▶ [What is being asked] Look through the listing below for the word "Receive" and copy every line where it occurs.

▶ [Recorded information]
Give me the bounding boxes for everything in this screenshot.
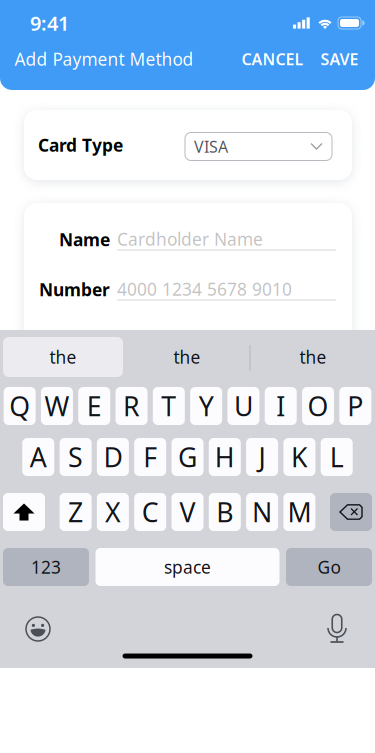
button[interactable]: SAVE xyxy=(314,40,366,78)
button[interactable]: VISA xyxy=(185,131,332,159)
staticText: T xyxy=(161,388,176,424)
button[interactable]: 123 xyxy=(3,548,89,586)
button[interactable]: W xyxy=(41,387,73,425)
button[interactable]: Y xyxy=(190,387,222,425)
button[interactable]: R xyxy=(116,387,148,425)
staticText: G xyxy=(178,439,197,475)
button[interactable]: B xyxy=(209,493,241,531)
button[interactable]: N xyxy=(246,493,278,531)
button[interactable]: the xyxy=(3,337,123,377)
staticText: Number xyxy=(39,278,110,301)
staticText: Cardholder Name xyxy=(117,227,263,250)
button[interactable]: D xyxy=(97,438,129,476)
button[interactable]: V xyxy=(172,493,204,531)
button[interactable]: C xyxy=(134,493,166,531)
button[interactable]: O xyxy=(302,387,334,425)
button[interactable]: H xyxy=(209,438,241,476)
button[interactable]: the xyxy=(125,337,249,377)
button[interactable]: J xyxy=(246,438,278,476)
staticText: M xyxy=(287,494,311,530)
staticText: V xyxy=(180,494,196,530)
staticText: the xyxy=(50,346,76,368)
button[interactable]: X xyxy=(97,493,129,531)
staticText: F xyxy=(143,439,157,475)
staticText: C xyxy=(142,494,159,530)
staticText: the xyxy=(174,346,200,368)
staticText: Q xyxy=(9,388,30,424)
staticText: I xyxy=(276,388,285,424)
staticText: Add Payment Method xyxy=(14,48,194,70)
button[interactable]: E xyxy=(78,387,110,425)
staticText: O xyxy=(308,388,329,424)
button[interactable]: M xyxy=(283,493,315,531)
staticText: A xyxy=(30,439,47,475)
button[interactable]: L xyxy=(321,438,353,476)
button[interactable]: Emoji keyboard xyxy=(16,607,60,651)
staticText: R xyxy=(123,388,140,424)
staticText: E xyxy=(87,388,102,424)
staticText: J xyxy=(259,439,266,475)
staticText: N xyxy=(252,494,272,530)
staticText: B xyxy=(216,494,233,530)
button[interactable]: the xyxy=(251,337,375,377)
button[interactable]: Z xyxy=(60,493,92,531)
button[interactable]: Shift xyxy=(3,493,45,531)
button[interactable]: S xyxy=(60,438,92,476)
staticText: X xyxy=(105,494,121,530)
staticText: CANCEL xyxy=(242,48,304,70)
staticText: K xyxy=(291,439,308,475)
staticText: space xyxy=(164,556,211,578)
button[interactable]: A xyxy=(22,438,54,476)
staticText: Card Type xyxy=(38,134,123,156)
button[interactable]: F xyxy=(134,438,166,476)
button[interactable]: U xyxy=(228,387,260,425)
staticText: the xyxy=(300,346,326,368)
staticText: H xyxy=(215,439,235,475)
button[interactable]: Delete xyxy=(330,493,372,531)
staticText: SAVE xyxy=(320,48,358,70)
staticText: Z xyxy=(68,494,83,530)
staticText: U xyxy=(234,388,253,424)
staticText: Name xyxy=(59,228,110,251)
button[interactable]: K xyxy=(283,438,315,476)
staticText: D xyxy=(103,439,122,475)
staticText: Go xyxy=(318,556,340,578)
staticText: 4000 1234 5678 9010 xyxy=(117,277,292,300)
staticText: 123 xyxy=(31,556,61,578)
button[interactable]: space xyxy=(96,548,280,586)
button[interactable]: G xyxy=(172,438,204,476)
button[interactable]: CANCEL xyxy=(234,40,310,78)
staticText: VISA xyxy=(194,136,228,157)
button[interactable]: I xyxy=(265,387,297,425)
staticText: L xyxy=(330,439,344,475)
staticText: P xyxy=(347,388,363,424)
button[interactable]: Q xyxy=(4,387,36,425)
button[interactable]: Dictate xyxy=(315,607,359,651)
staticText: Y xyxy=(199,388,214,424)
staticText: S xyxy=(68,439,83,475)
button[interactable]: P xyxy=(339,387,371,425)
button[interactable]: Go xyxy=(286,548,372,586)
button[interactable]: T xyxy=(153,387,185,425)
staticText: 9:41 xyxy=(30,10,69,36)
staticText: W xyxy=(44,388,70,424)
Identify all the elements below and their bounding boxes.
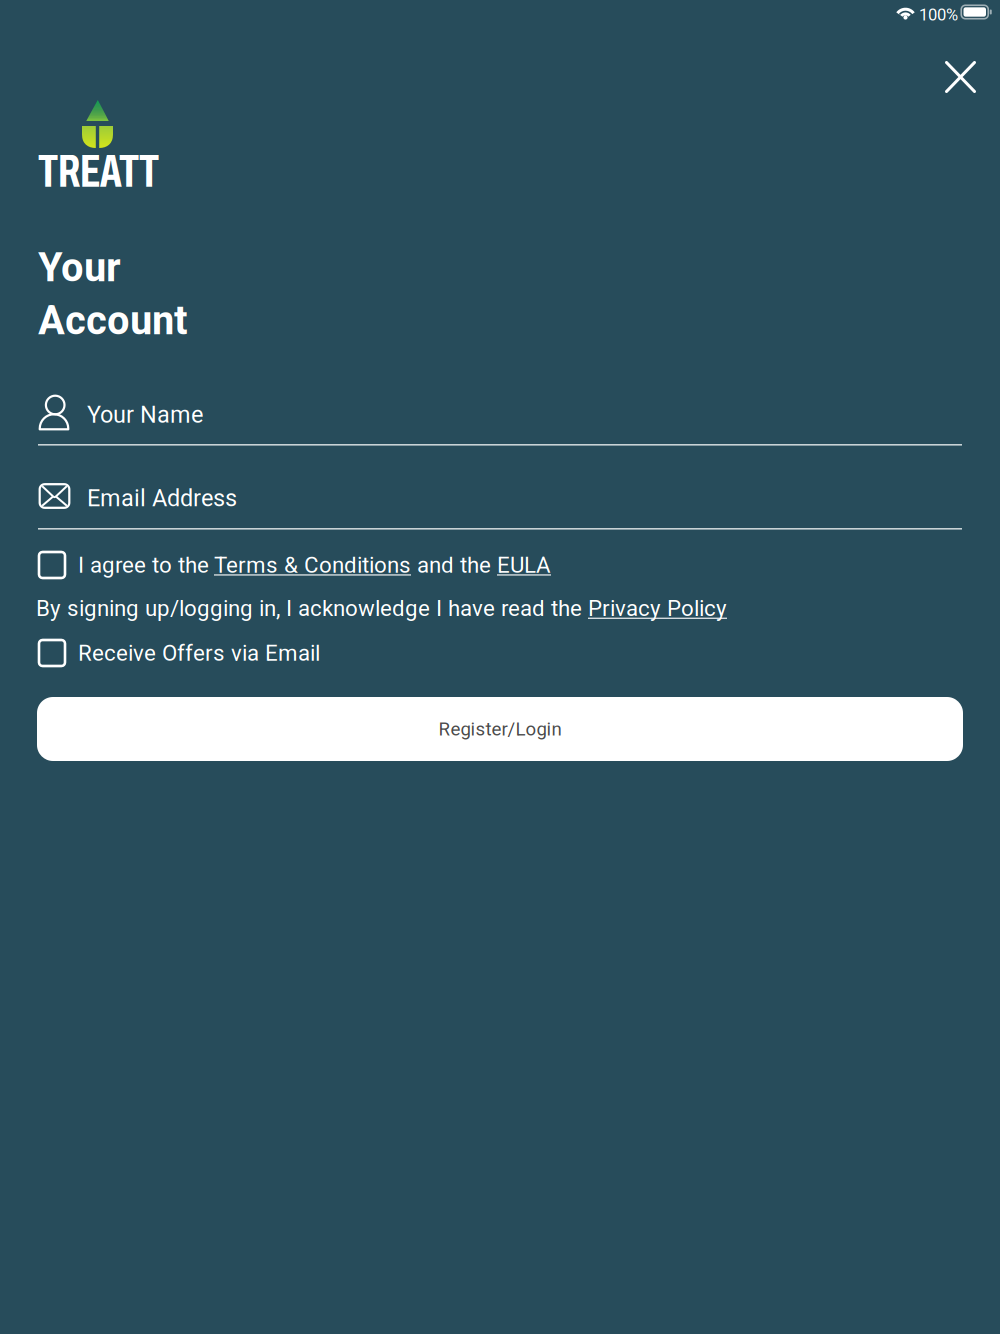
staticText: Your Name — [87, 400, 203, 428]
staticText: Account — [38, 296, 188, 344]
button[interactable]: Email Address — [0, 478, 1000, 530]
staticText: Receive Offers via Email — [78, 640, 320, 666]
staticText: Email Address — [87, 484, 237, 512]
button[interactable]: Your Name — [0, 389, 1000, 446]
staticText: 100% — [919, 5, 958, 25]
button[interactable]: Receive Offers via Email — [0, 635, 1000, 671]
button[interactable]: Close — [927, 49, 1000, 105]
button[interactable]: Register/Login — [37, 697, 963, 761]
staticText: I agree to the Terms & Conditions and th… — [78, 552, 551, 578]
staticText: By signing up/logging in, I acknowledge … — [36, 595, 727, 622]
staticText: Your — [38, 243, 121, 291]
staticText: TREATT — [38, 147, 159, 196]
staticText: Register/Login — [438, 718, 562, 740]
button[interactable]: I agree to the Terms & Conditions and th… — [0, 547, 1000, 583]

▶ [Written reply]
staticText: Receive Offers via Email — [78, 640, 320, 666]
button[interactable]: Receive Offers via Email — [0, 635, 1000, 671]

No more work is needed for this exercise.